“I’ve no idea, to be honest. We’re dealing with an amateur, for sure. And I do believe there were two people in your house.”
“How?” I asked.
“Outside the wall was a collapsible ladder. No disrespect to your sex, but I don’t see a woman being able to scale that wall, but a bloke might. On the outside there is flint that makes great footholds. There is a partial footprint, the police took a mould of that. To me, it looks small, maybe a size five or less.”
“Do you think the woman had the syringe?”
“Yep. And perhaps the bloke was there just to ensure she could get the job done. Where it went wrong was someone falling over a chair and you alerting them that you’d heard. Which brings me to this... Whoever it was knew you. Knew your mobile number and it’s that person who called pretending to be the police.”
“Did you find my phone?” I asked.
Nathan shook his head. “No. I searched inside and out. I’ve asked the police if they picked it up and it’s nowhere to be seen.”
I didn’t know exactly when I’d dropped my phone. I’d assumed it would have been in the bedroom when I was throwing things at the intruder, but I couldn’t be sure. The intruder ran before the police could break in, so he couldn’t have taken it.
“The police have to have it. They searched the bedroom, didn’t they?”
Nathan nodded. “So did I, no phone.”
“I don’t get that,” I replied.
“I do. One of the officers has your phone and isn’t letting on,” Jacob said. Nathan nodded again.
“Stop playing fucking Poirot and tell me what you think,” I said, getting annoyed.
“Do you know this man?” Nathan pulled up a photograph on his phone.
“No, I don’t think so.”
“He’s a policeman, obviously. He was at your house; you probably didn’t take much notice at the time.”

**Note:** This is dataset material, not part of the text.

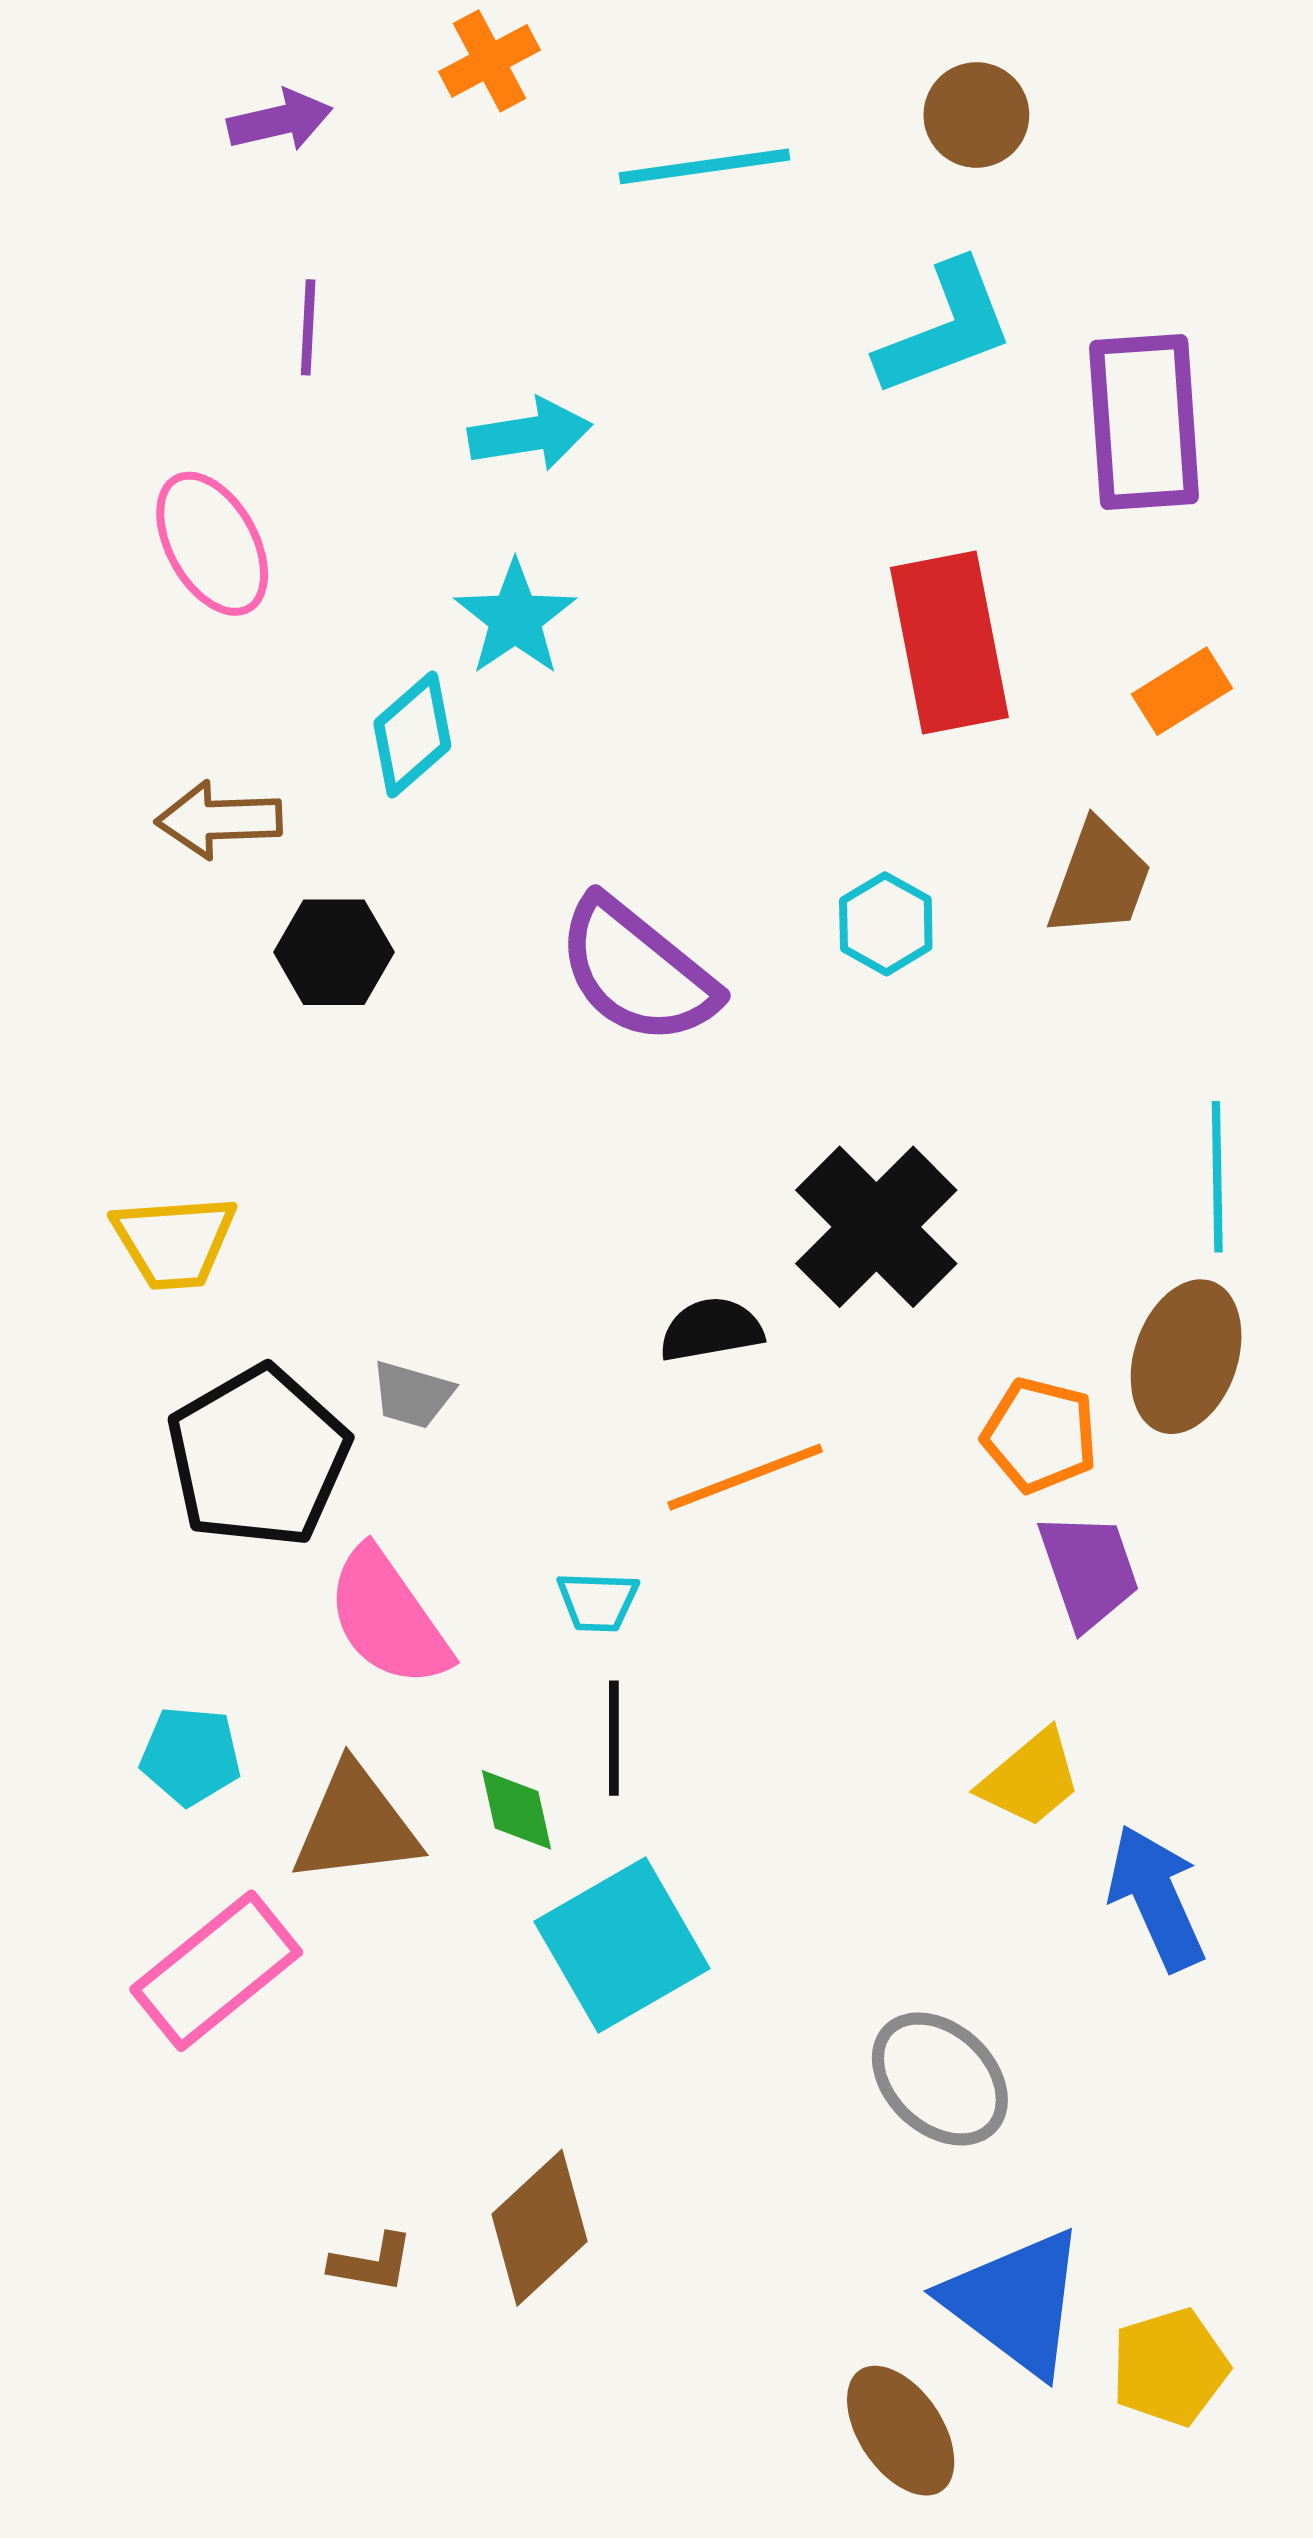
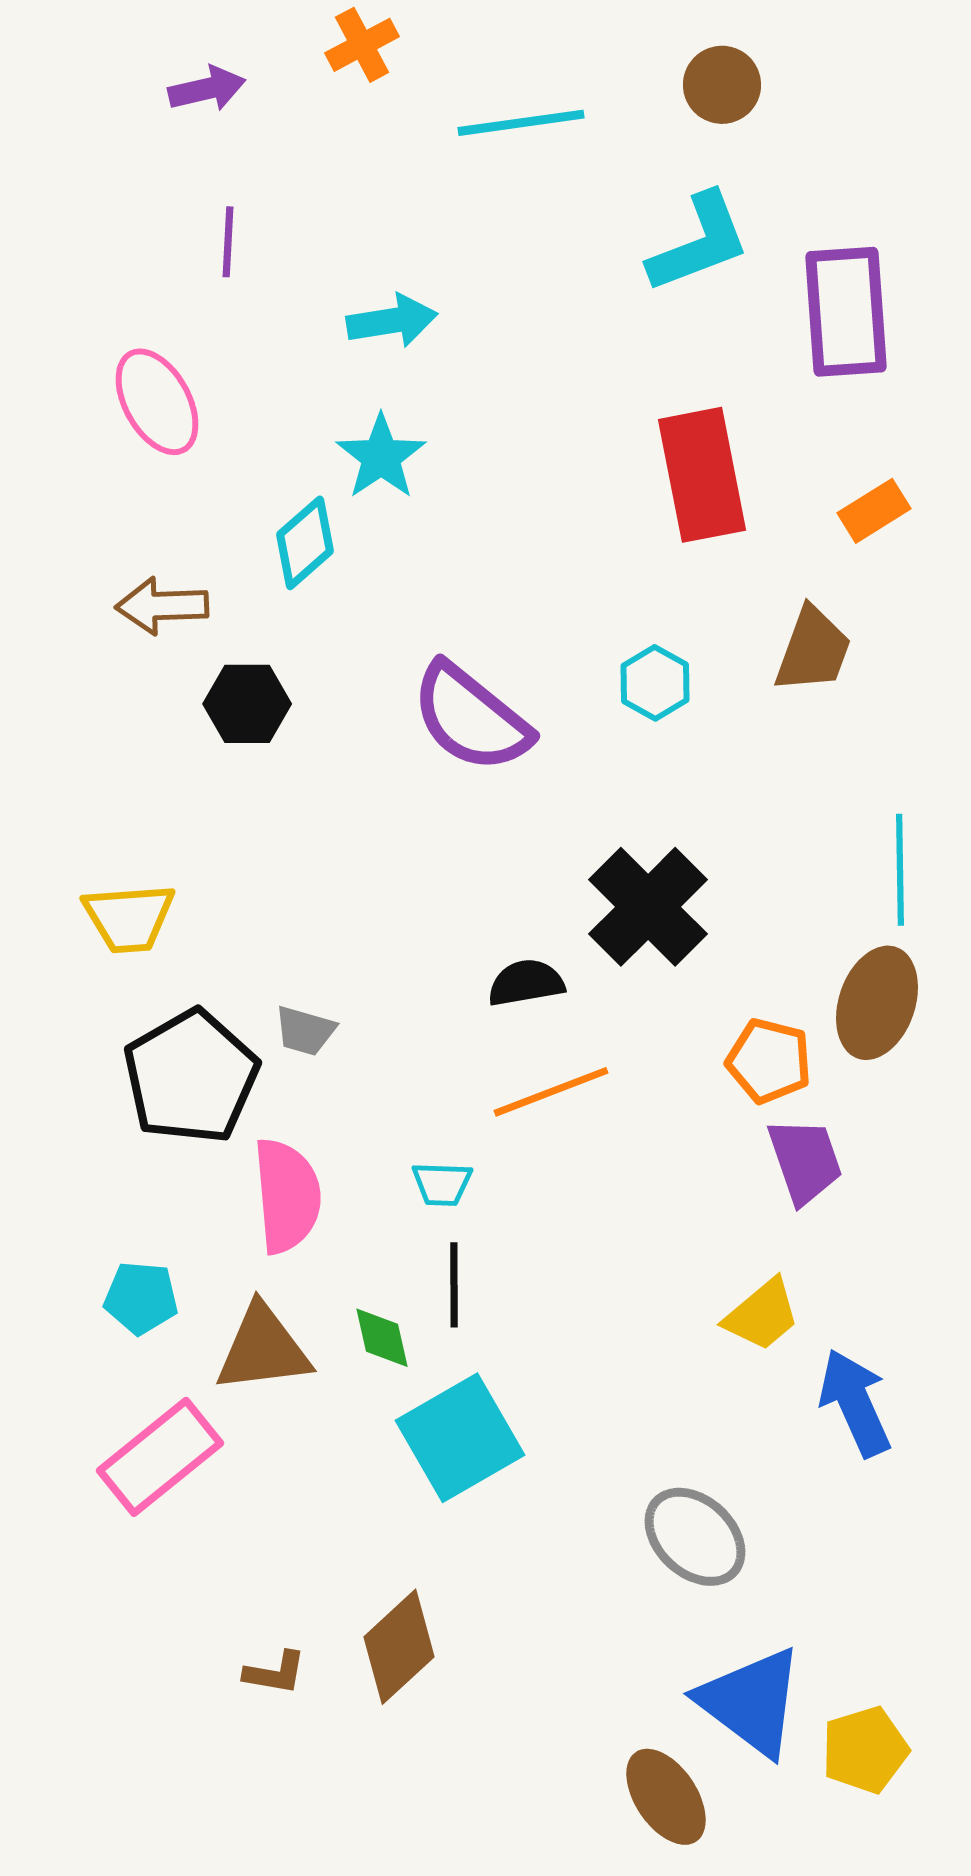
pink semicircle: (388, 1618) -> (287, 1196), turned -150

I frowned trying to work out why that was important information.
“He’s also now missing.”
“And?” I asked.
“And,” Nathan said, dragging out the word. “He drove Hannah to Jules’s house the night before she died. When I saw him at your house, I knew I’d seen his face before but couldn’t place him. And I knew I’d seen him recently, so I retraced everything I did. I had a copy of the CCTV on my phone, so I checked that. He knows Hannah, he must have known Jules, your phone is missing, so is he and the flatmate.”

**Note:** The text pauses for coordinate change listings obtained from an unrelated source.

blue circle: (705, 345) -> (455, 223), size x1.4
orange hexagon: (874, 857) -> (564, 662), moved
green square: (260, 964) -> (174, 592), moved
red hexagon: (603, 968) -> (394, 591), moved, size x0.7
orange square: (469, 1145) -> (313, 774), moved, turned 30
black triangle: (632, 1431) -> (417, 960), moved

“What does Hannah say about this?” I asked.
“She doesn’t know that I’ve made the connection yet.”
I sat in silence, still trying to process what it all meant. So, a policeman drove Hannah to her daughter’s house. That didn’t mean anything. Hannah confessed to being at Jules and her flatmate witnessed that. The flatmate was missing. Again, that didn’t mean Hannah had anything to do with her daughter’s death. The flatmate might have been distraught enough to move out for a while.

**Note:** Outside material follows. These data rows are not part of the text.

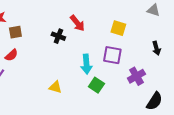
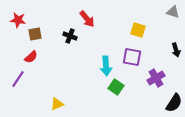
red arrow: (77, 23) -> (87, 19), moved
black cross: (58, 36) -> (70, 36), moved
yellow triangle: (55, 87) -> (57, 104), moved, turned -40

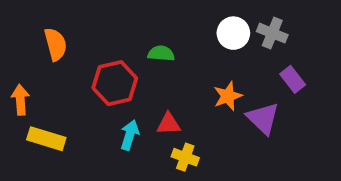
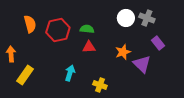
red hexagon: (115, 83) -> (58, 30), moved
red triangle: (169, 124) -> (89, 47), moved
yellow rectangle: (46, 139) -> (25, 75), turned -72

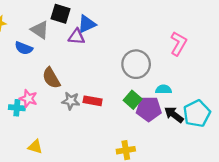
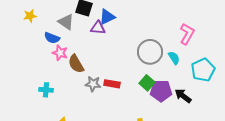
cyan semicircle: (164, 89) -> (174, 58), moved, turned 56
pink star: (28, 99) -> (60, 53), moved
cyan pentagon: (197, 113) -> (203, 70), moved

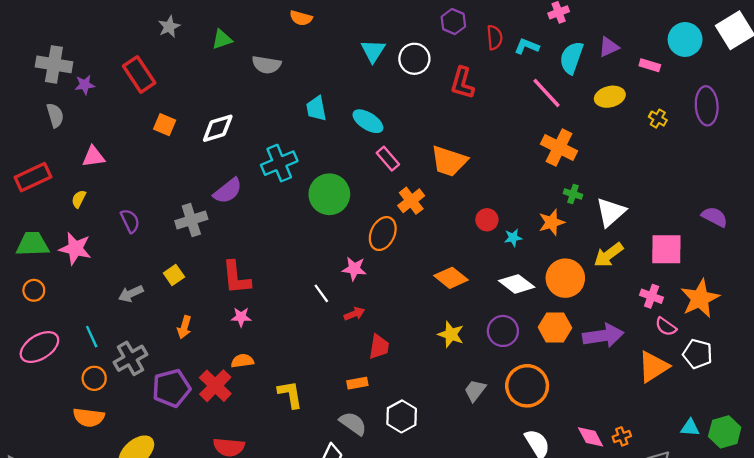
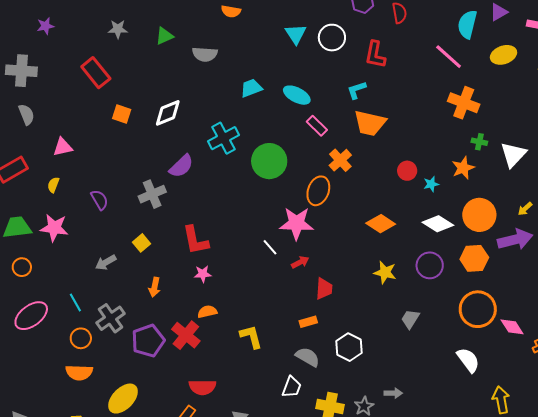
gray star: (169, 27) -> (118, 29), turned 30
cyan L-shape: (527, 46) -> (357, 90), moved, turned -35
purple star: (85, 85) -> (45, 26), moved
cyan trapezoid: (316, 108) -> (251, 88), turned 85
yellow arrow: (609, 255) -> (525, 209), moved, size x0.6
pink star: (354, 269) -> (296, 223), size x1.6
purple arrow: (603, 336) -> (515, 240), moved
orange circle: (527, 386) -> (478, 309), moved
pink diamond: (591, 437) -> (512, 327), moved

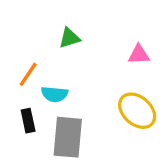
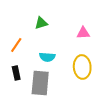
cyan semicircle: (55, 94) -> (47, 57), moved
yellow ellipse: (137, 111) -> (82, 67), turned 45

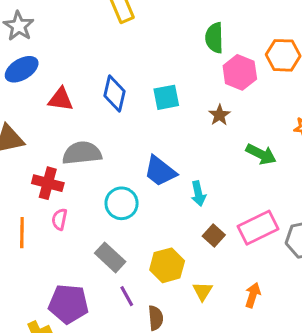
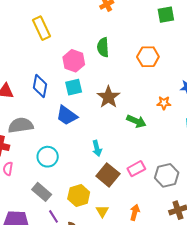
pink hexagon: (240, 72) -> (74, 61), moved
brown star: (219, 115) -> (108, 97), size x1.6
blue trapezoid: (160, 171) -> (67, 115), moved
pink rectangle: (258, 228) -> (136, 169), size x0.7
brown square: (214, 235) -> (108, 175), size x1.6

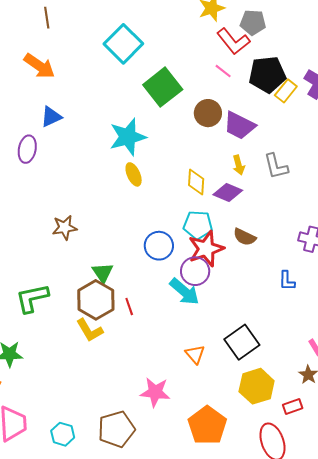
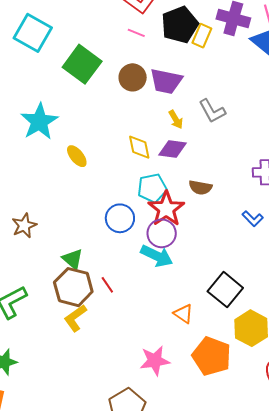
cyan star: (128, 137) -> (39, 122), moved
blue L-shape: (287, 281) -> (253, 219), turned -30
yellow L-shape: (90, 330) -> (75, 318), turned 100
orange pentagon: (207, 425) -> (212, 356), moved

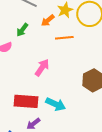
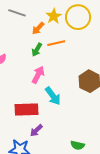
green arrow: (22, 30) -> (37, 50), moved
cyan arrow: (56, 104) -> (53, 96), moved, turned 36

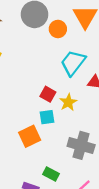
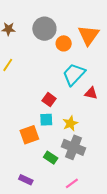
yellow star: (68, 102) -> (70, 123), moved
green rectangle: (51, 174) -> (51, 158), moved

“It’s loose, for sure, but it’s a connection,” Nathan said, and I wondered if my face showed any signs of not being convinced.
“Why would Hannah know this guy?” Jacob asked.
“That’s what I want to know. I’m going to visit her tomorrow,” Nathan replied.
“This is all too much for me. Where do I come into this?” I asked.
“I think Hannah believes that when I saidwedidn’t believe Jules took her own life andwewere looking into it, she assumed you and me. She came to you with her fears, but what if it was more just to find out what you knew?” Nathan said.
“She thinks I know something, so she wants to harm me or my baby?” It still seemed tenuous to my ears.
“We don’t know what she thinks the heroin would do. Like I said, I don’t believe she knows anything about the drug, but it killed her daughter. Perhaps she thought it would do the same to you.”